此时正春尽夏残,秋月当天,一轮高照,大地分明。
思过殿内外,彩画雕栏狼狈,梅树敧歪,芙蓉木槿尽尘埋。
那株曾经嫁接的红白双色梅,枝干歪斜,一半枯死,像个不知季节的痴人。
“陛下、陛下!”
院中无人打扫,落叶积了寸许。
窗纸被戳开,有人轻唤。
乔玄端坐着,闭目。
那声音分明更大了些,门被推开一扇,急切的脚步声。
来人“扑通”一声跪地叩,道:“陛下!臣来迟了,快随臣出去!”
乔玄睁眼,目光落在那人身上,辨认了片刻。
来人官袍沾满水渍,散着臭气,下摆沾着泥,膝盖处磨破了两块,冠也歪了,鬓边散下几缕白。
“周勉之?”
他南巡时,在某个快被荒年拖垮的小县里见过。
他还记得这人的奏折,“臣不敢以荒馑累圣听,然百姓实无可食”。
乔玄将这人调任入京。
不是什么显赫的职位,芝麻大的官,上朝站在最末,连他的脸都看不清。
但阖家老小,从此不必挨饿。
后来再没想起过这个人。
周勉之跪在地上,看清笼中人的那一刻,眼泪便涌了出来,他的手指颤抖着,想伸进笼里去碰,又不敢。
“陛下……您怎么……”
乔玄看着他,神情不变。
“起来。
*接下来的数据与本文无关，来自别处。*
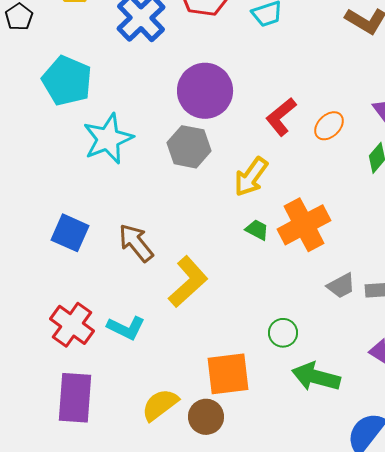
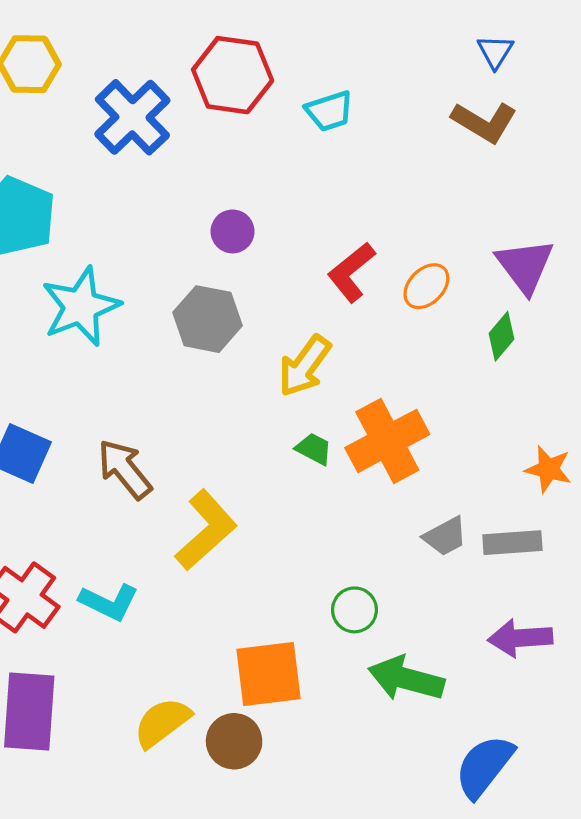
purple circle: (205, 91) -> (233, 231), size x0.5

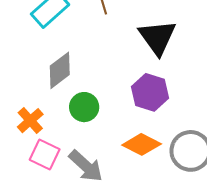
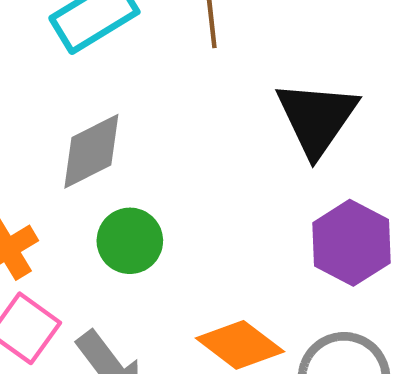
purple hexagon: (150, 92) -> (351, 243), moved

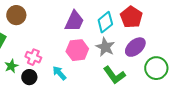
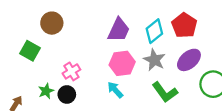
pink cross: (33, 57) -> (71, 71), turned 35
green star: (11, 66) -> (46, 91), moved
cyan arrow: (59, 73) -> (115, 90), moved

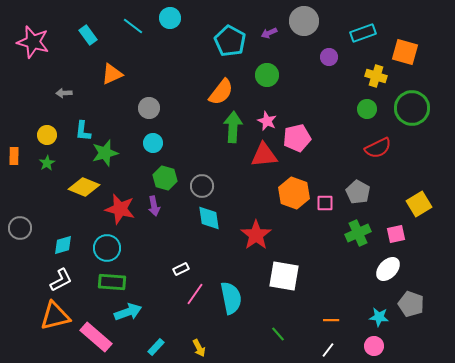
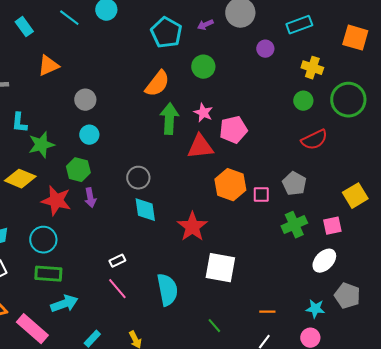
orange square: (405, 52) -> (355, 38), moved
green hexagon: (165, 178) -> (78, 170), moved
pink line: (195, 294) -> (117, 289), moved, turned -75

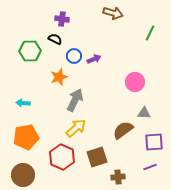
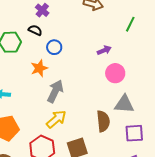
purple cross: (62, 19) -> (42, 10), turned 32
purple arrow: (94, 59) -> (104, 50), moved
gray triangle: (144, 113) -> (124, 104), size x1.5
brown semicircle: (123, 130) -> (103, 121), turned 120

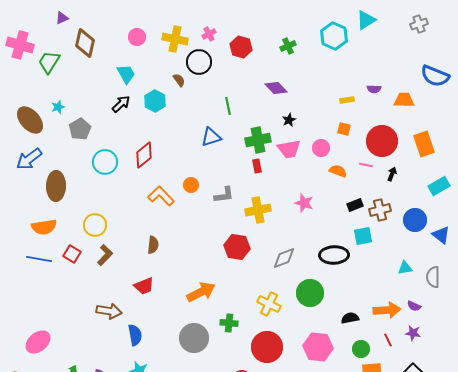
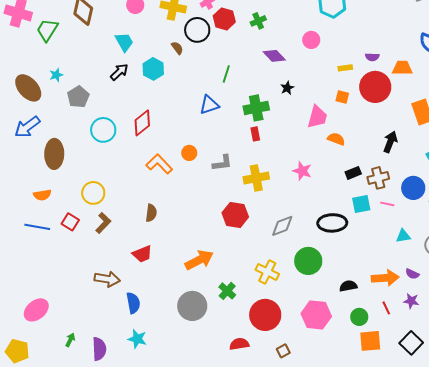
green cross: (288, 46) -> (258, 21), moved
red hexagon: (241, 47) -> (224, 19), moved
green line: (228, 106) -> (226, 74), turned 30
red circle: (382, 141) -> (375, 87), moved
pink circle: (321, 148) -> (311, 40), moved
pink trapezoid: (289, 149) -> (317, 117), moved, turned -65
pink line: (366, 165) -> (387, 204), moved
black arrow: (392, 174) -> (390, 142), size x1.5
orange semicircle: (44, 227) -> (42, 195), size x0.7
green cross: (229, 323) -> (227, 291), turned 36

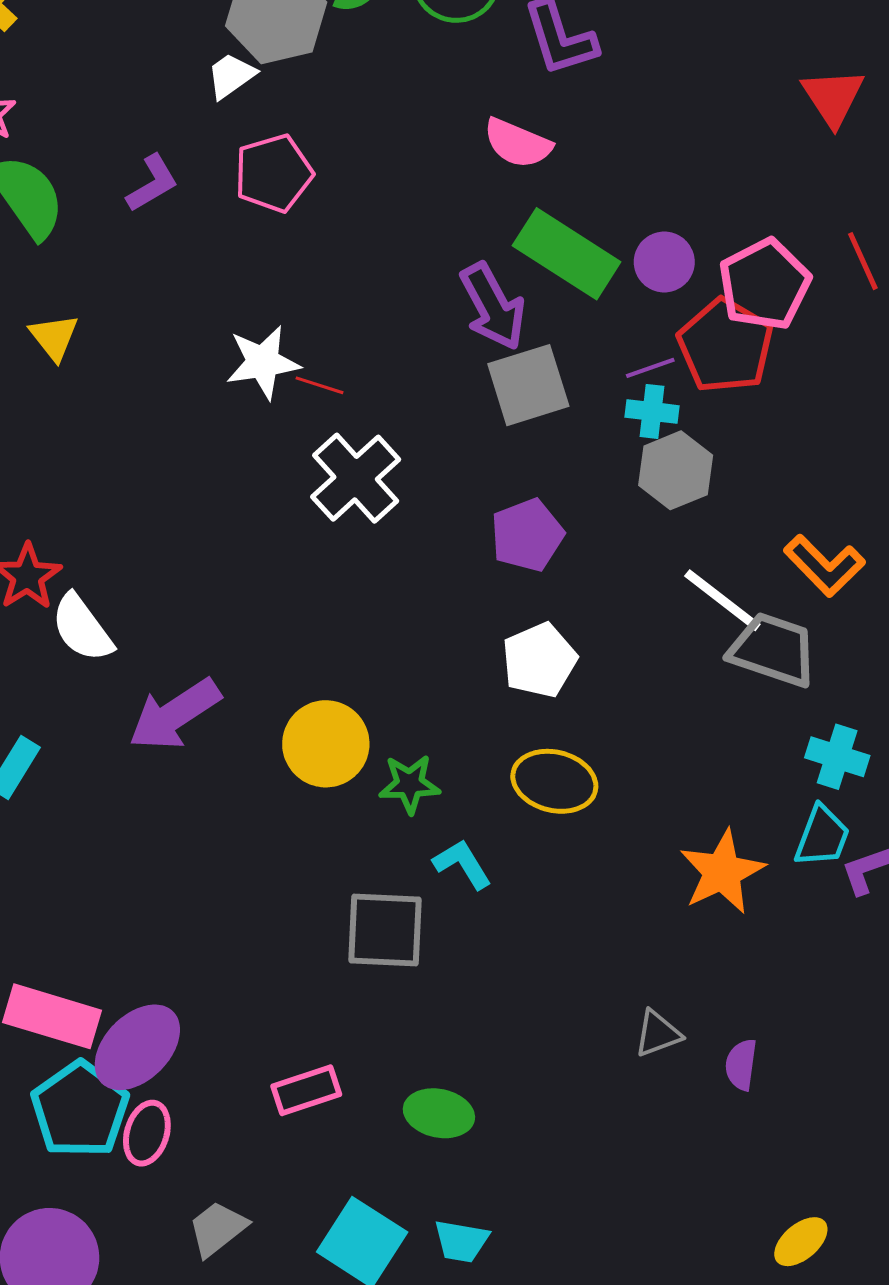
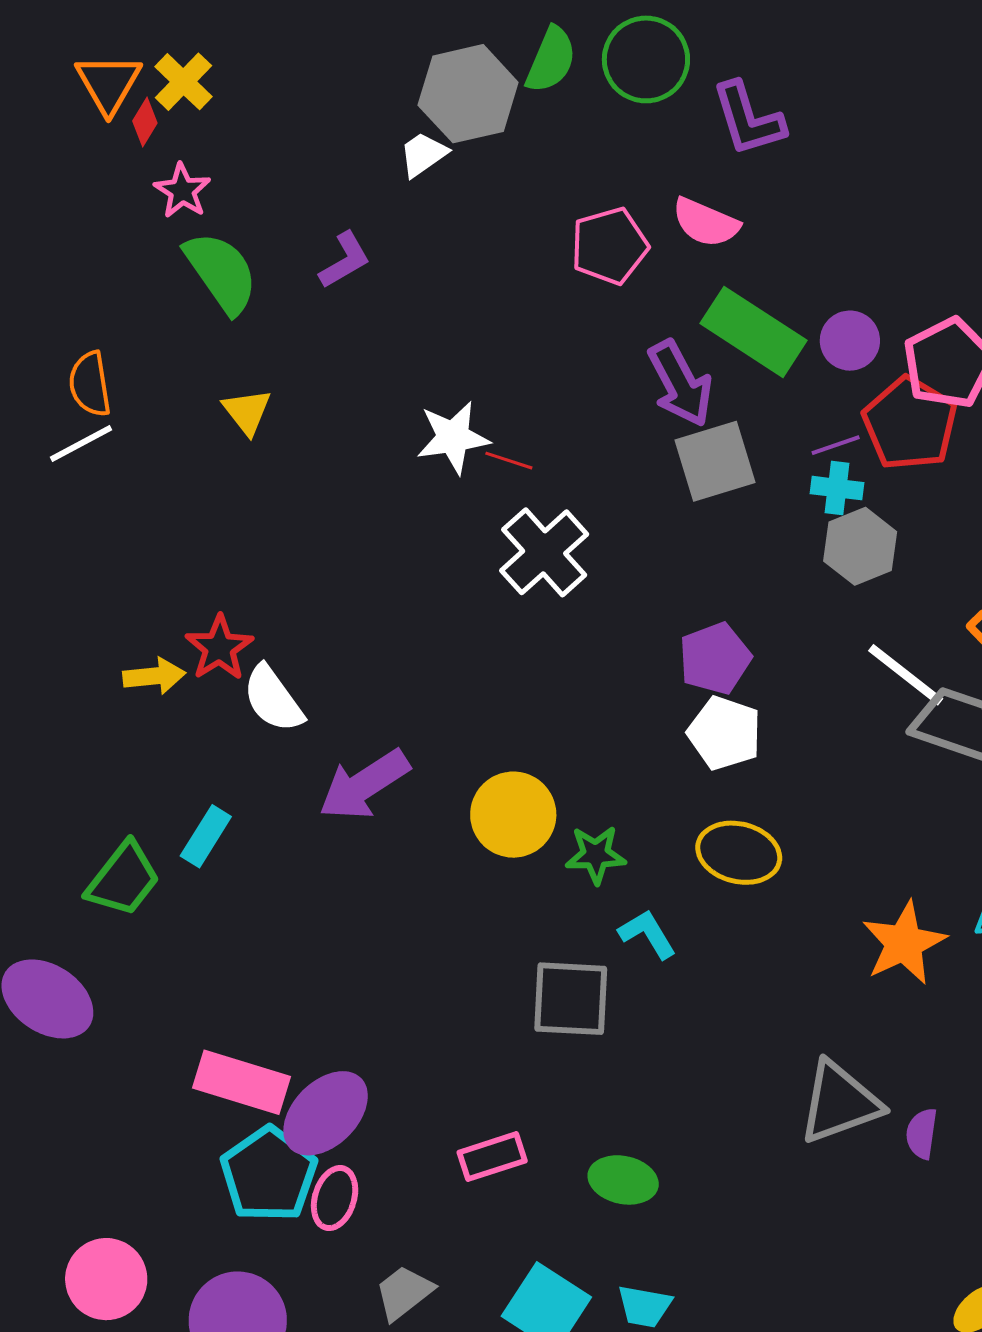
pink pentagon: (274, 173) -> (609, 246), moved
purple pentagon: (527, 535) -> (715, 658), moved
white pentagon: (539, 660) -> (725, 733), turned -30
gray triangle: (658, 1034) -> (840, 1102), size x1.8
”
“臣、臣这就救陛下出去!”
周勉之爬起身,在院中四处逡巡,目光扫过假山石、梅树、墙角那口半埋的石臼——最后扑向梅树下那块石墩。
那石头是当初砌花台时剩下的。
不多时,院外传来一声沉闷的响动。
他抱住了。
整个人弓着,脖颈青筋暴起,脸憋成紫红。
石墩在他怀里像一座山。
几乎有他半个身子大,压得他双臂青筋暴起,官袍肩头裂开一道口子
他跌跌撞撞挪到笼前,举起石墩,对准那把金锁,狠狠砸下去。
“咣——!”
金锁纹丝未动。
周勉之喘着粗气,又一次举起。
第二次,第三次。
锁身震了一下。
第四次的时候,他嘴角溢出血来。
第五次。
“咣当——”
金锁断了。
乔玄低头看着那只碎裂的锁,目光在那道裂痕上停了一瞬。
周怀瑾丢开石墩,整个人几乎瘫倒,却又立刻用袖子抹了一把脸上的血和泪,爬过来,伸手去扶乔玄。
“陛下……走!”
“且慢。”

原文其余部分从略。